L'autre jour, une amie à qui je dressais cette situation au vitriol, m'a demandé pourquoi je continuais de m'infliger ça. Pour elle, si je ne dois rien à l'Etat, je peux très bien décider de rester à la maison et décider d'arrêter cette course effrénée. La question étant : pourquoi vouloir à tout prix s'intégrer dans une société qui ne veut manifestement pas de toi ? Je pourrais très bien, en effet, rester chez moi, assurer l'intendance quotidienne, m'engager dans une association ( et faire ma part sociale ainsi) , me consacrer à mes loisirs, à ma famille vieillissante ...

J'avoue que j'ai longtemps méditer sur cette question.
Finalement, ce qui en est ressorti, ce sont des questions de loyauté.

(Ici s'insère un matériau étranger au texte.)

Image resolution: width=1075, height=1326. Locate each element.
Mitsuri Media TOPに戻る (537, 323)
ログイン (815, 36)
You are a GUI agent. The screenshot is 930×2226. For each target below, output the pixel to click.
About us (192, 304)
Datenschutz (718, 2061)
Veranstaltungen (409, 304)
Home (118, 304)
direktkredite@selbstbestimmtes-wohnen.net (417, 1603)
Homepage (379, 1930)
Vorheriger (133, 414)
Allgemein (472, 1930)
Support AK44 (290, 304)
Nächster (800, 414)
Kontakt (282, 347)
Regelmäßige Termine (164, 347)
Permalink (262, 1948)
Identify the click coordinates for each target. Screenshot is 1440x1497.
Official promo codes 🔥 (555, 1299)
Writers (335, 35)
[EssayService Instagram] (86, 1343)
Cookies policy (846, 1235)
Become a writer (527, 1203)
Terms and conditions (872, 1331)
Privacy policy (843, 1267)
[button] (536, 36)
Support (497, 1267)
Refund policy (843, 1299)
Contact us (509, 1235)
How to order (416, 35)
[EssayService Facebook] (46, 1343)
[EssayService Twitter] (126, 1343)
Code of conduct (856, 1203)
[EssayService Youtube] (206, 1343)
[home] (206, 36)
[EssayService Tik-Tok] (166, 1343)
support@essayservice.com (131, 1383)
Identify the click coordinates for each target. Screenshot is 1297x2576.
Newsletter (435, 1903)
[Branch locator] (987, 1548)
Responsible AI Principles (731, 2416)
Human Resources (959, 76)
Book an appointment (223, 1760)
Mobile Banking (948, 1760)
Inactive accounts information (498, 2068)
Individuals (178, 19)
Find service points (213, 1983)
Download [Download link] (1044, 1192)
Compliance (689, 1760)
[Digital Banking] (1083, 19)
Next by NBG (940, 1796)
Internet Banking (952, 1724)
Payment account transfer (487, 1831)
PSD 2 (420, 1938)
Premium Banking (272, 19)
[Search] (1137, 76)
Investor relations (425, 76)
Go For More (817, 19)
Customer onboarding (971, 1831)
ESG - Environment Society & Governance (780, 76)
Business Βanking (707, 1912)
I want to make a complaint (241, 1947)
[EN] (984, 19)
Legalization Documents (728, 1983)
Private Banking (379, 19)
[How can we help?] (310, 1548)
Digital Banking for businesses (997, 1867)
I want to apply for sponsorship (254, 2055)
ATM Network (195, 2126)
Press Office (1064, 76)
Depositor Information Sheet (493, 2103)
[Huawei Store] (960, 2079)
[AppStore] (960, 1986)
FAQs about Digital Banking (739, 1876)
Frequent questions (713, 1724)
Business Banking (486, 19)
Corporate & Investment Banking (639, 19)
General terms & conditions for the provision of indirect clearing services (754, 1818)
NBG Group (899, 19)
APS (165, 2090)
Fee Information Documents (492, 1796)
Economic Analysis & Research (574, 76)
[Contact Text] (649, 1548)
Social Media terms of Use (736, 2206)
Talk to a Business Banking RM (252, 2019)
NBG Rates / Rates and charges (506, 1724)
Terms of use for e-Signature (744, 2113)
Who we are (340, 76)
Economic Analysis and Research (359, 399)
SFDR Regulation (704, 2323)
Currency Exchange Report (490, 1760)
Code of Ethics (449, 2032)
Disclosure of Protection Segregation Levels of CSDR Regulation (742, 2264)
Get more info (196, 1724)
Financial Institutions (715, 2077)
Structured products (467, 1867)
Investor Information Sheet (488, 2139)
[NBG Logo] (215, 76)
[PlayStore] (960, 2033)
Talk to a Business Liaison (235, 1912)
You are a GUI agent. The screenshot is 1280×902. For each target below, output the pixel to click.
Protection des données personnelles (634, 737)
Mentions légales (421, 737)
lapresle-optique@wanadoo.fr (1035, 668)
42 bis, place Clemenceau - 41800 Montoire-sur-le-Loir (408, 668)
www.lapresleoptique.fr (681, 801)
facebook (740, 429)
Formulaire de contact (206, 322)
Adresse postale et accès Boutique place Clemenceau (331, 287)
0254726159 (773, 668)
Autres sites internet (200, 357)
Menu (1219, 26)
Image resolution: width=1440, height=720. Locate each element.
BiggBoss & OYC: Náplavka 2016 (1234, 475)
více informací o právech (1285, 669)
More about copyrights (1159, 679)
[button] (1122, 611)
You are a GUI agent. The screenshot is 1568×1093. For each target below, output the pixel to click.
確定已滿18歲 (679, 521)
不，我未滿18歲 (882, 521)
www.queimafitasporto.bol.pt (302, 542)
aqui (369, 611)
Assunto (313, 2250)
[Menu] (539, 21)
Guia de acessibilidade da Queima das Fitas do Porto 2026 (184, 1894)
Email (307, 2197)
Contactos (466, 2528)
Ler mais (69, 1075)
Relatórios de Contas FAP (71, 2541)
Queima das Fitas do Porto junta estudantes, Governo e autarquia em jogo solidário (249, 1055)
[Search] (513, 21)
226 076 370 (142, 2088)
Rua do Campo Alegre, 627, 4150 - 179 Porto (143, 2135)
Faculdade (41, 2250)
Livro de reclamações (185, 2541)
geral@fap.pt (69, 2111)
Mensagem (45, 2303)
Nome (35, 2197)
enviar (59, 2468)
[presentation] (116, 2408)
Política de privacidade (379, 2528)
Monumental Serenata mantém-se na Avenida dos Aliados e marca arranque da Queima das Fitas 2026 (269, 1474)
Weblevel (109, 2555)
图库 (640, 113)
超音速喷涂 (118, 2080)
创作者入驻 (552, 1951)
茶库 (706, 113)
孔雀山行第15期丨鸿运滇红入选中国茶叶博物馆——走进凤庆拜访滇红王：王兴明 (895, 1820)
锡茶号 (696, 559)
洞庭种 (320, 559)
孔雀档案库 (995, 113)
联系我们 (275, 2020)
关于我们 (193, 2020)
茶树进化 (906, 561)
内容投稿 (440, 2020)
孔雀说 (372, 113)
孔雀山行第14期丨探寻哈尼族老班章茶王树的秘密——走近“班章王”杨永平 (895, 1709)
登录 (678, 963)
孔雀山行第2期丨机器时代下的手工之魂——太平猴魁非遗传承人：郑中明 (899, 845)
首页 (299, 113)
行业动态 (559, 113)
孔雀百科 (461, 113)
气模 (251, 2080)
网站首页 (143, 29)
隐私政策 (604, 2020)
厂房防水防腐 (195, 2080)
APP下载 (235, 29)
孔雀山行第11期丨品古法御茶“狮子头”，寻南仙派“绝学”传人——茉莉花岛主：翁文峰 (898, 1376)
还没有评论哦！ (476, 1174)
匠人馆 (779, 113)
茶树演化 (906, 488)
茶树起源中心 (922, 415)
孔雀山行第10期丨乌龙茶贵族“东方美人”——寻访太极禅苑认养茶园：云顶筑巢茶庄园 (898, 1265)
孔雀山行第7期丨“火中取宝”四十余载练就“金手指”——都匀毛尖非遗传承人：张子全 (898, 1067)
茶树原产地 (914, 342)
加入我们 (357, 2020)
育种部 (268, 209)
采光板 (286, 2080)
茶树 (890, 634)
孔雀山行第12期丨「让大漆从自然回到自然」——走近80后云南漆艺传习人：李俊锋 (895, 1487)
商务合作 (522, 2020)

La première concerne mon homme. Je n'aime pas l'idée d'être un poids pour lui. Je n'aime pas qu'il se sente frustré par le manque de finances alors qu'il travaille comme un dingo 39 heures par semaine. J'ai envie qu'il puisse profiter de ce qu'il gagne, sans toujours être derrière pour lui coller un avertissement sur l'état du relevé de comptes, je n'aime pas l'idée que ce soit moi qui soit à l'origine de cette situation alors que si je travaillais , je pourrais mettre un peu de beurre dans les épinards ... Je n'aime pas dépenser de l'argent dans des choses "futiles" ( livres, bijoux, vêtements ...) qui me font plaisir alors que c'est lui qui trime pour me les payer ... Et je n'aime pas non plus que tout nos projets soient toujours en stanb-by par manque d'argent. En vérité, il y a toujours au fond de moi cette peur viscérale qu'il en ai marre de cette situation, qu'il me la reproche et qu'il finisse par me quitter. Alors, par respect pour lui et tous les efforts qu'il fait au quotidien, je me sens bien obligée de faire le maximum de choses pour faire évoluer la situation de manière positive ...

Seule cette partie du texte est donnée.